Biopic musical, le film va retracer le parcours de 1961 à 1965 de Bob Dylan (Timothée Chalamet), jeune de 20 ans dont la vie va basculer alors qu’il voulait rencontrer son idole, Woodie Guthrie (Scoot McNairy). Non seulement il va réussir à le rencontrer, mais en plus il fera la rencontre d’une autre légende du Folk (sorte de mélange rock / country rétro), Pete Seeger (Edward Norton), qui vont lui laisser sa chance. Il espérait pouvoir gagner sa vie avec la musique, il va connaître une ascension des plus spectaculaire.

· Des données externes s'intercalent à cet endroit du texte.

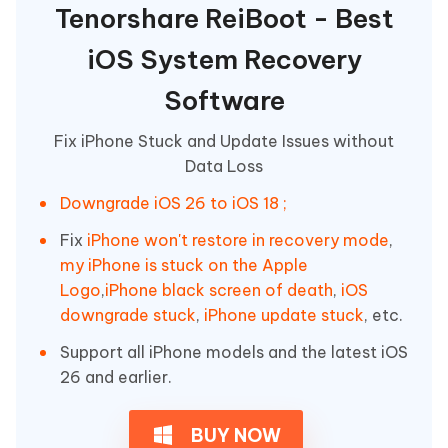
Tenorshare ReiBoot - Best
iOS System Recovery
Software
Fix iPhone Stuck and Update Issues without
Data Loss
Downgrade iOS 26 to iOS 18 ;
Fix
iPhone won't restore in recovery mode
,
my iPhone is stuck on the Apple
Logo
,
iPhone black screen of death
,
iOS
downgrade stuck
,
iPhone update stuck
, etc.
Support all iPhone models and the latest iOS
26 and earlier.
BUY NOW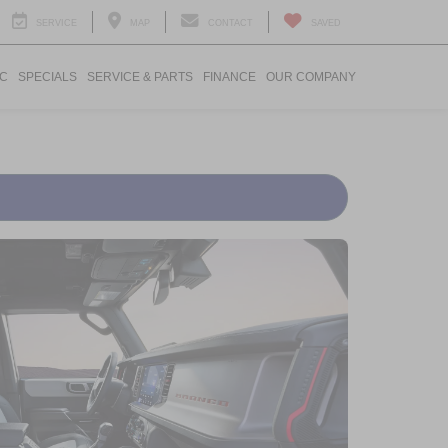
SERVICE
MAP
CONTACT
SAVED
IC
SPECIALS
SERVICE & PARTS
FINANCE
OUR COMPANY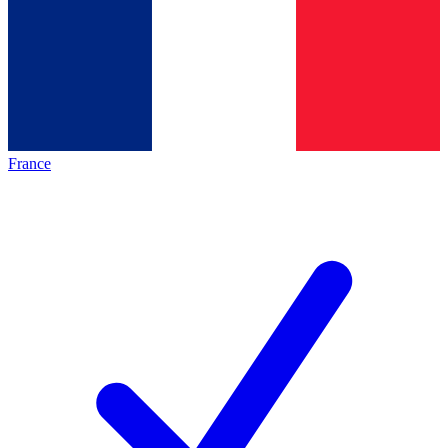
France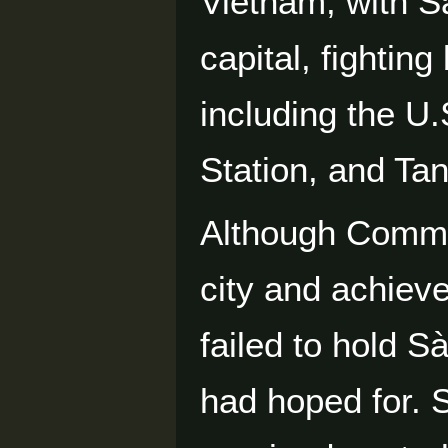
Vietnam, with Sà
capital, fighting
including the U
Station, and Ta
Although Commun
city and achiev
failed to hold S
had hoped for. 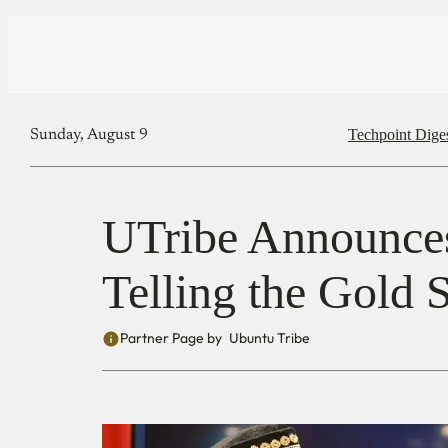
Techpoint Dige
Sunday, August 9
UTribe Announce
Telling the Gold 
Partner Page by
Ubuntu Tribe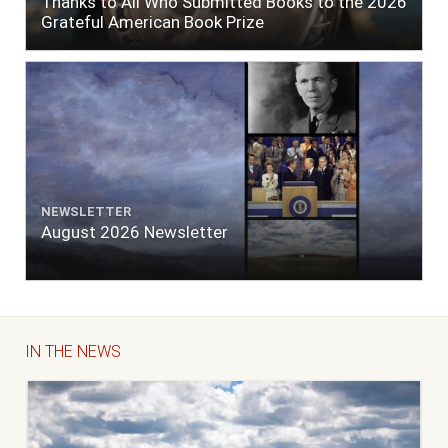
Thanks to All Who Submitted Books to the 2026
Grateful American Book Prize
NEWSLETTER
August 2026 Newsletter
IN THE NEWS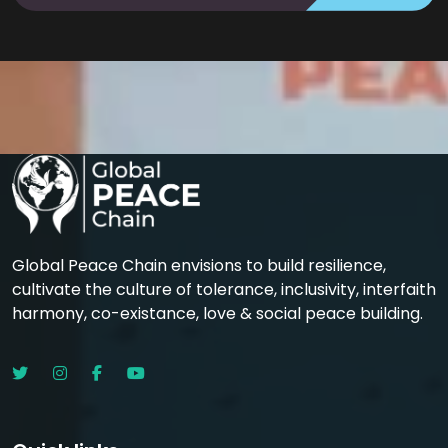
Global Peace Chain envisions to build resilience,
cultivate the culture of tolerance, inclusivity, interfaith
harmony, co-existance, love & social peace building.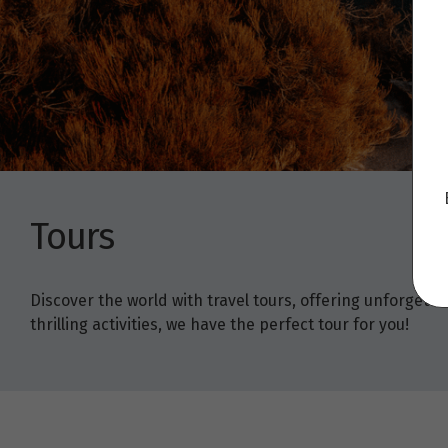
Tours
Discover the world with travel tours, offering unforget
thrilling activities, we have the perfect tour for you!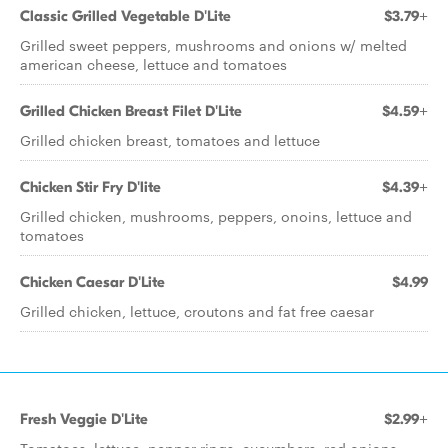
Classic Grilled Vegetable D'Lite
$3.79+
Grilled sweet peppers, mushrooms and onions w/ melted
american cheese, lettuce and tomatoes
Grilled Chicken Breast Filet D'Lite
$4.59+
Grilled chicken breast, tomatoes and lettuce
Chicken Stir Fry D'lite
$4.39+
Grilled chicken, mushrooms, peppers, onoins, lettuce and
tomatoes
Chicken Caesar D'Lite
$4.99
Grilled chicken, lettuce, croutons and fat free caesar
Fresh Veggie D'Lite
$2.99+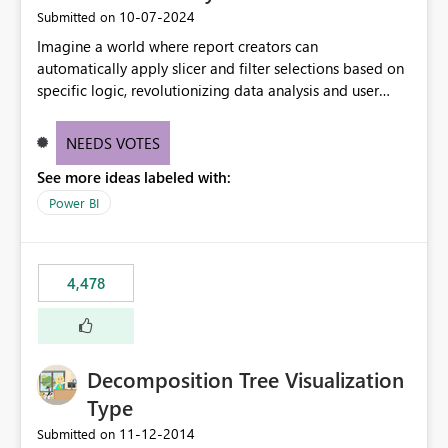
‎10-07-2024
Submitted on
Imagine a world where report creators can
automatically apply slicer and filter selections based on
specific logic, revolutionizing data analysis and user
experience. This innovative approach eliminates any
need for complex workarounds, optimizes slicer
NEEDS VOTES
functionality, and paves the way for more efficient and
See more ideas labeled with:
effective data reporting.
Power BI
4,478
Decomposition Tree Visualization
Type
‎11-12-2014
Submitted on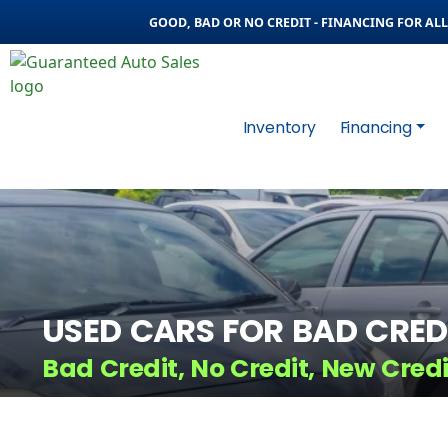
GOOD, BAD OR NO CREDIT - FINANCING FOR ALL 
Inventory
Financing
USED CARS FOR BAD CRED
Bad Credit, No Credit, New Cred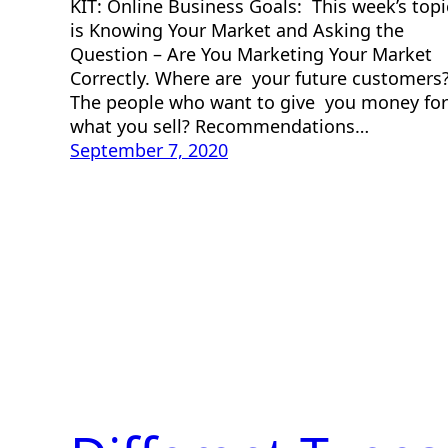
KIT: Online Business Goals: This week’s topi
is Knowing Your Market and Asking the
Question – Are You Marketing Your Market
Correctly. Where are your future customers
The people who want to give you money for
what you sell? Recommendations…
September 7, 2020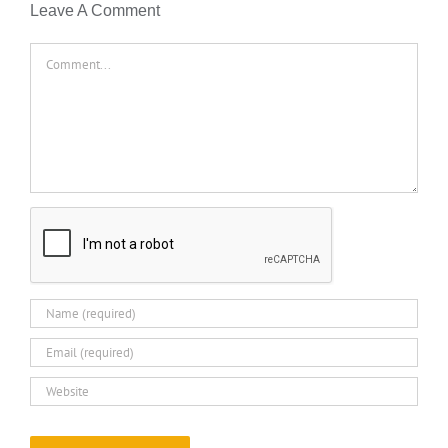
Leave A Comment
Comment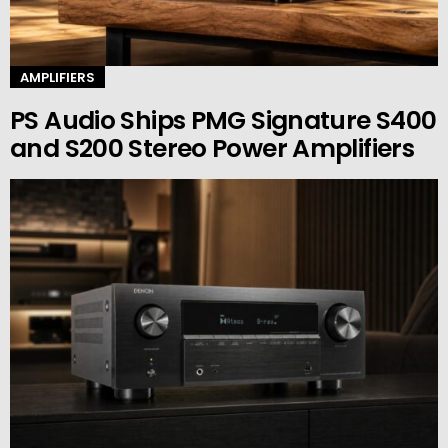
AMPLIFIERS
PS Audio Ships PMG Signature S400
and S200 Stereo Power Amplifiers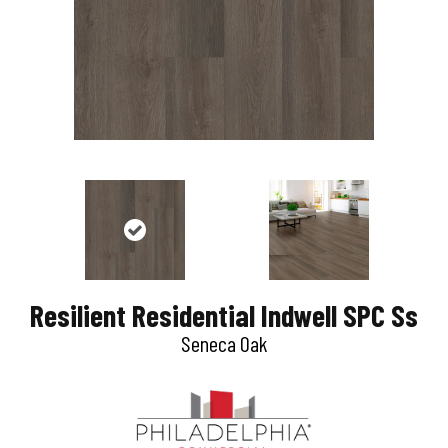
Resilient Residential Indwell SPC Ss
Seneca Oak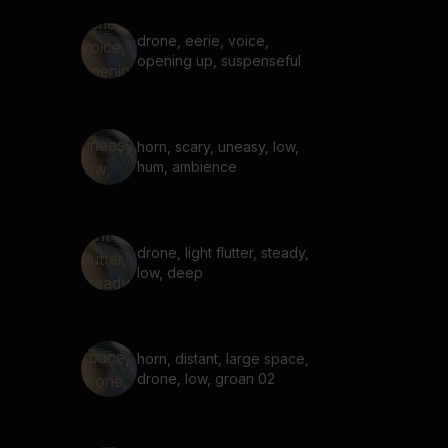
drone, eerie, voice,
opening up, suspenseful
horn, scary, uneasy, low,
hum, ambience
drone, light flutter, steady,
low, deep
horn, distant, large space,
drone, low, groan 02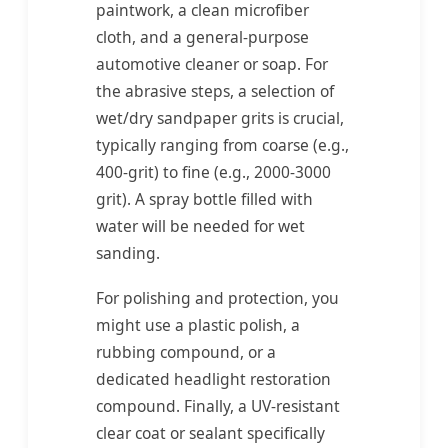
paintwork, a clean microfiber
cloth, and a general-purpose
automotive cleaner or soap. For
the abrasive steps, a selection of
wet/dry sandpaper grits is crucial,
typically ranging from coarse (e.g.,
400-grit) to fine (e.g., 2000-3000
grit). A spray bottle filled with
water will be needed for wet
sanding.
For polishing and protection, you
might use a plastic polish, a
rubbing compound, or a
dedicated headlight restoration
compound. Finally, a UV-resistant
clear coat or sealant specifically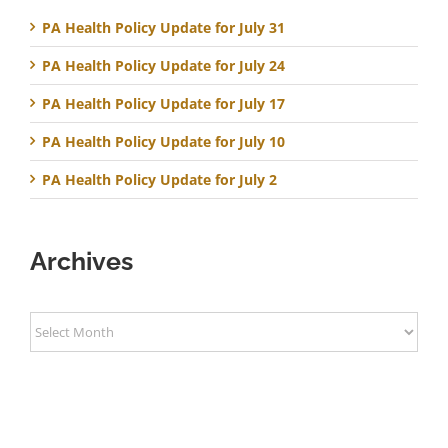
PA Health Policy Update for July 31
PA Health Policy Update for July 24
PA Health Policy Update for July 17
PA Health Policy Update for July 10
PA Health Policy Update for July 2
Archives
Archives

Alors… Problèmes : de un, je ne connaissais pas une seconde l’artiste, contrairement à un Bohemian Rhapsody où je me rendais compte « ah oui mais c’est eux ! » (oui ma culture musicale est assez catastrophique), donc il avait tout à prouver à mes yeux ; de deux, musicalement ça ne m’a que rarement plu, et c’était à chaque fois plutôt du côté de Joan Baez (Monica Barbaro) que le talent transparaissait ; et de trois, Bob Dylan est une merde humaine, ou en tous cas il l’est selon ce que le film montre et mes valeur morales. Et certes, il ne faut pas toujours chercher un compas qui pointe dans la même direction que nous, si on avait tous les mêmes opinions on se ferait salement chier, mais j’ai un peu de mal à m’intéresser à l’histoire d’un petit con qui fume, qui boit et se drogue non stop, qui avant même la célébrité était un petit con arrogant, prétentieux et infidèle, et même si oui il faut se remettre dans le contexte des années 60-70 où c’était la libération des mœurs, la découverte des substances récréatives et les joies du libertinage, ça me passe clairement au dessus et je vois juste une merde défoncée h24 qui ne respecte rien ni personne. Et comme en plus le style musical m’a globalement laissé indifférent et que j’ai trouvé les reprises de Timothée Chalamet un peu nasillardes, bien que je salue l’effort d’avoir donner de sa propre voix, les 2h20 m’ont paru très longues. De même, si j’ai trouvé le casting très bon (à noter également les présences de Dan Fogler, Elle Fanning et Boyd Holbrook), la mise en scène très réussie, l’écriture m’a quelque peu laissé sur ma faim. Qu’est-il arrivé à Guthrie, avant (son état) et après ? Pourquoi se concentrer sur ces quatre années ? Bob Dylan a-t-il eu une carrière éphémère ? Quel intérêt de parler de son vrai nom (Robert Allen Zimmerman) et de son origine juive si c’est juste pour sortir l’anecdote sans rien en faire ? J’ai eu un peu l’impression d’un film de fan et pour les fans, et que pour ma part je n’étais tout simplement pas invité à la fête.